Requirement - Of all the lines in the entries below, give again exactly those starting at the line containing "편안하고 스타일리시한 의자 추천 베스트 상품" and ending at the line containing "codice ottenuto.", both ends included, and no others.

Data for this exercise below:

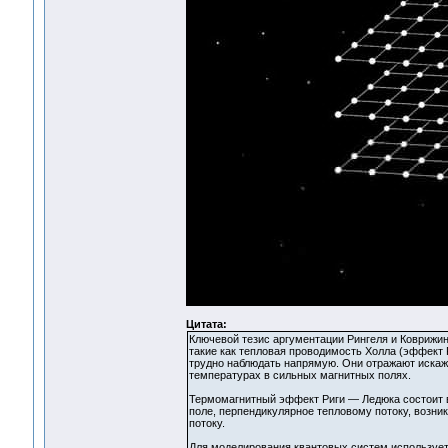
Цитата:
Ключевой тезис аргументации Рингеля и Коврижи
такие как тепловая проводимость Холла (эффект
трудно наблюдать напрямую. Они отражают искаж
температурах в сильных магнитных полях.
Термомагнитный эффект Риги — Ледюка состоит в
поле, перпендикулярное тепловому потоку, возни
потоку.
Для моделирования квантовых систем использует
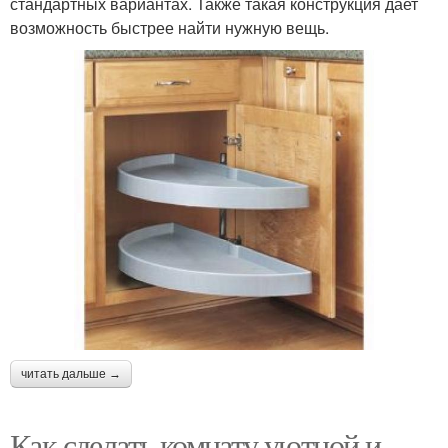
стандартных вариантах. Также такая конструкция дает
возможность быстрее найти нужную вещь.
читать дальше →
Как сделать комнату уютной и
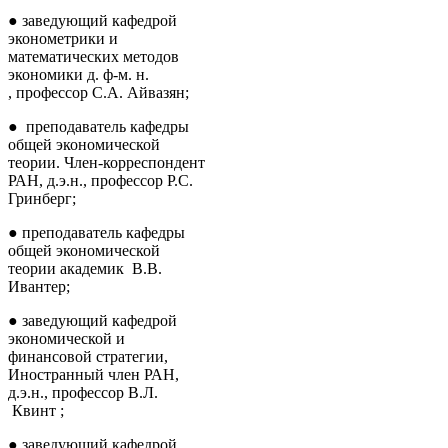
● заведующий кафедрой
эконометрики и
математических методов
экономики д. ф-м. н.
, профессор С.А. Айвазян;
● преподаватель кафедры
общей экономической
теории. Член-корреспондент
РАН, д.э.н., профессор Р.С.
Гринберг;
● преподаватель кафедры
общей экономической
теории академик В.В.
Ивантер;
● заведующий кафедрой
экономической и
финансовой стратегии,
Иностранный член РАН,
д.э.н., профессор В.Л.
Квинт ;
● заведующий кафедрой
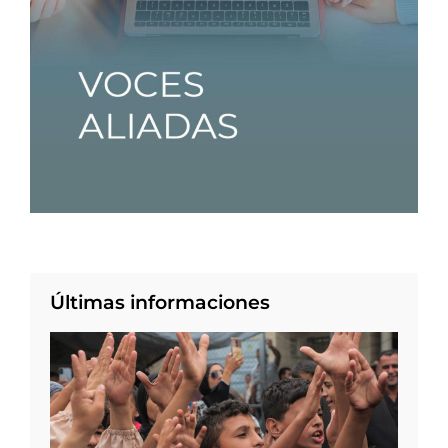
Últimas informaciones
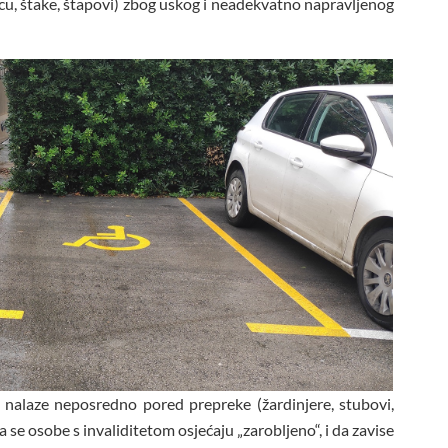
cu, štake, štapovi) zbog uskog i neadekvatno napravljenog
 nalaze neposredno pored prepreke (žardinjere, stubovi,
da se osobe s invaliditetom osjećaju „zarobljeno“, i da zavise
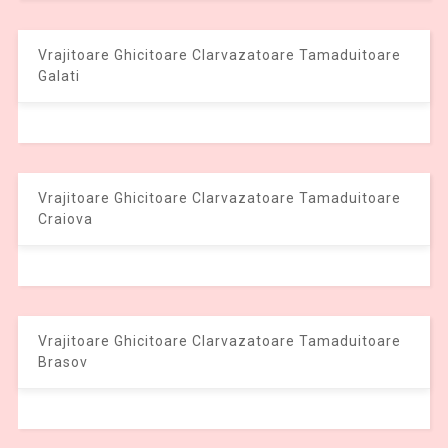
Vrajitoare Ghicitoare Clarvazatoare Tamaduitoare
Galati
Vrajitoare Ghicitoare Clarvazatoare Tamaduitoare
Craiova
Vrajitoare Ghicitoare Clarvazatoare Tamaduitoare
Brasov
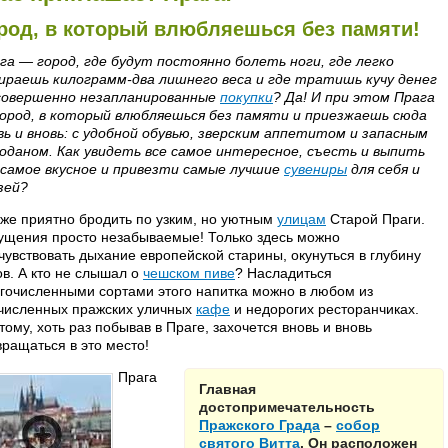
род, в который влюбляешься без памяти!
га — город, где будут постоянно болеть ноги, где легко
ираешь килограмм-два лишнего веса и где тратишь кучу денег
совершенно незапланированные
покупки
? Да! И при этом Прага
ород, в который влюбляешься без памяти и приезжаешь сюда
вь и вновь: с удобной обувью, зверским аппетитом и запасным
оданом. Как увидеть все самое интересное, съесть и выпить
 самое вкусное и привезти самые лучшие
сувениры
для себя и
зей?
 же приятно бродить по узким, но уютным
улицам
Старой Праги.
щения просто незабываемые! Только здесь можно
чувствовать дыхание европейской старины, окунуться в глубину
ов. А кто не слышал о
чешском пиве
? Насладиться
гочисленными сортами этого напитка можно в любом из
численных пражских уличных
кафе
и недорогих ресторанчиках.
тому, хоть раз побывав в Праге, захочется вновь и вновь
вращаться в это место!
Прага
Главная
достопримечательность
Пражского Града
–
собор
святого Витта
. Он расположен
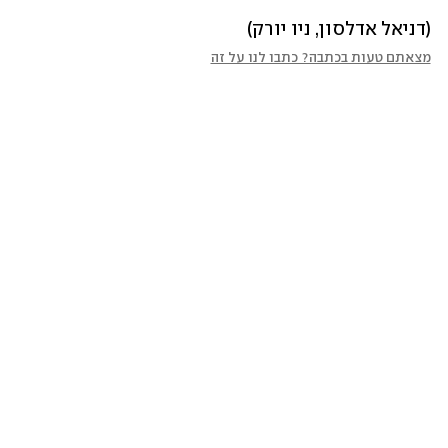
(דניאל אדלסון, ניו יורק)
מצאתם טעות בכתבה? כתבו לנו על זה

End of Data for this exercise.
Data for this exercise below:

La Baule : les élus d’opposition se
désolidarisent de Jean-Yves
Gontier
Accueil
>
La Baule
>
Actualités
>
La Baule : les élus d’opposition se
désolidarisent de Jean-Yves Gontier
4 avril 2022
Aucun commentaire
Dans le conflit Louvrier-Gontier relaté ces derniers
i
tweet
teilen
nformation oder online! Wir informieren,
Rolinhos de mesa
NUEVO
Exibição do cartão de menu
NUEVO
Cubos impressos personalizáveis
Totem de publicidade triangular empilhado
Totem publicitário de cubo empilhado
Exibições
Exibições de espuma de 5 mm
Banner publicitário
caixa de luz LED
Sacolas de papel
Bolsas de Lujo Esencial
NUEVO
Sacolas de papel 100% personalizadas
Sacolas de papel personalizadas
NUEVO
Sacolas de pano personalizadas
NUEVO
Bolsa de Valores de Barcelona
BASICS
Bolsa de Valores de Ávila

End of Data for this exercise.
Data for this exercise below:

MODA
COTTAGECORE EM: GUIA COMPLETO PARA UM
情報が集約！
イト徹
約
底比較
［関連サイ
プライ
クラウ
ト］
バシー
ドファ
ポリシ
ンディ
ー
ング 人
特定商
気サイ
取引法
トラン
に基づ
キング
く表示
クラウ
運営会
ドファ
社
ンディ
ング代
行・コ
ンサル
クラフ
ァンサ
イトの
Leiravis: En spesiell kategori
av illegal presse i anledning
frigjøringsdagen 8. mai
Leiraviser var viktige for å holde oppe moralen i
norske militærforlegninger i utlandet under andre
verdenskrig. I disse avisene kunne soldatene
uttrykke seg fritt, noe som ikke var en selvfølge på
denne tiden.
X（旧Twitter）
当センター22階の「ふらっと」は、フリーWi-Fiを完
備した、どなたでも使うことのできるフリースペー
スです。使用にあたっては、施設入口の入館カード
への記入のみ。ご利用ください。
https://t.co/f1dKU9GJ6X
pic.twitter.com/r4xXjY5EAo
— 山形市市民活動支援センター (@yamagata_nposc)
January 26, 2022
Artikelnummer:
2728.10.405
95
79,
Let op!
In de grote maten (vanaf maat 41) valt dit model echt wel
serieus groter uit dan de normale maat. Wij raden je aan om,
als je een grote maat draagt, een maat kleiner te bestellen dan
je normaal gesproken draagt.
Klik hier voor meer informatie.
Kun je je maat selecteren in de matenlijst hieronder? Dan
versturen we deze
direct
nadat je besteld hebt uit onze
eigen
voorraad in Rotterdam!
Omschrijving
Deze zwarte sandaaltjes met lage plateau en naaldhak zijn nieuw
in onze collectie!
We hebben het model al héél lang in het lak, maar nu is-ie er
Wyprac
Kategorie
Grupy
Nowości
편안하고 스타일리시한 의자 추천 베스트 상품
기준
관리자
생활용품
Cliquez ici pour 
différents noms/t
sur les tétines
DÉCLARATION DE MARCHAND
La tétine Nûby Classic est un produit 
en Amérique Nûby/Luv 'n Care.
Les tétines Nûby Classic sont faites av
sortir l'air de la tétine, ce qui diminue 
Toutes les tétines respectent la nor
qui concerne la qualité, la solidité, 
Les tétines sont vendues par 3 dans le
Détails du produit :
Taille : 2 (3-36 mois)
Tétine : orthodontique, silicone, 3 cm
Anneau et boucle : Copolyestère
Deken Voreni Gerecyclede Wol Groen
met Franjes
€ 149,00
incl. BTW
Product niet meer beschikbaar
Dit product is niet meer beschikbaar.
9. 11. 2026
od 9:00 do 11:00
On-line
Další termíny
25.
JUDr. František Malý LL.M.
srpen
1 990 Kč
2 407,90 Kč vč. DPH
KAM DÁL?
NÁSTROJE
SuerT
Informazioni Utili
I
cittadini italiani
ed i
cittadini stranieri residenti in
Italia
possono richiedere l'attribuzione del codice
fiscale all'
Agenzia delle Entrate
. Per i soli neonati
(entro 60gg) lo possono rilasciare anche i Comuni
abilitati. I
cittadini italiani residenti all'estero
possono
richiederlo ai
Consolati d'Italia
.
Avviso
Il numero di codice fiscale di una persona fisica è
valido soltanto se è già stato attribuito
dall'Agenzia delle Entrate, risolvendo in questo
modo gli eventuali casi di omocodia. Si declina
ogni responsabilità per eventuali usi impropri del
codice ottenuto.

End of Data for this exercise.

Solution to this problem -
편안하고 스타일리시한 의자 추천 베스트 상품
기준
관리자
생활용품
Cliquez ici pour 
différents noms/t
sur les tétines
DÉCLARATION DE MARCHAND
La tétine Nûby Classic est un produit 
en Amérique Nûby/Luv 'n Care.
Les tétines Nûby Classic sont faites av
sortir l'air de la tétine, ce qui diminue 
Toutes les tétines respectent la nor
qui concerne la qualité, la solidité, 
Les tétines sont vendues par 3 dans le
Détails du produit :
Taille : 2 (3-36 mois)
Tétine : orthodontique, silicone, 3 cm
Anneau et boucle : Copolyestère
Deken Voreni Gerecyclede Wol Groen
met Franjes
€ 149,00
incl. BTW
Product niet meer beschikbaar
Dit product is niet meer beschikbaar.
9. 11. 2026
od 9:00 do 11:00
On-line
Další termíny
25.
JUDr. František Malý LL.M.
srpen
1 990 Kč
2 407,90 Kč vč. DPH
KAM DÁL?
NÁSTROJE
SuerT
Informazioni Utili
I
cittadini italiani
ed i
cittadini stranieri residenti in
Italia
possono richiedere l'attribuzione del codice
fiscale all'
Agenzia delle Entrate
. Per i soli neonati
(entro 60gg) lo possono rilasciare anche i Comuni
abilitati. I
cittadini italiani residenti all'estero
possono
richiederlo ai
Consolati d'Italia
.
Avviso
Il numero di codice fiscale di una persona fisica è
valido soltanto se è già stato attribuito
dall'Agenzia delle Entrate, risolvendo in questo
modo gli eventuali casi di omocodia. Si declina
ogni responsabilità per eventuali usi impropri del
codice ottenuto.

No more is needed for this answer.